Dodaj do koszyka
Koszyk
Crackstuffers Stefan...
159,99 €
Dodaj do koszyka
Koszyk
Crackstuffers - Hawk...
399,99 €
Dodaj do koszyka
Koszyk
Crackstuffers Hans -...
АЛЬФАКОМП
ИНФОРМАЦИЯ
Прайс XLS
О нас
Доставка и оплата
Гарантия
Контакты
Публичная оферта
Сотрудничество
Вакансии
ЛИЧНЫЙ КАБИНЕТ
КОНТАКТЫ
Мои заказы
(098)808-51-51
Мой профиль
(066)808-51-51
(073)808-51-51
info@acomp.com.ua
= = =
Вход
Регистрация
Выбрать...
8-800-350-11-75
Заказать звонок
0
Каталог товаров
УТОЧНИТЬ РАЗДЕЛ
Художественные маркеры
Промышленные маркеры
= = =
How many lines of the records contain "Crackstuffers"? Answer with the number only.

3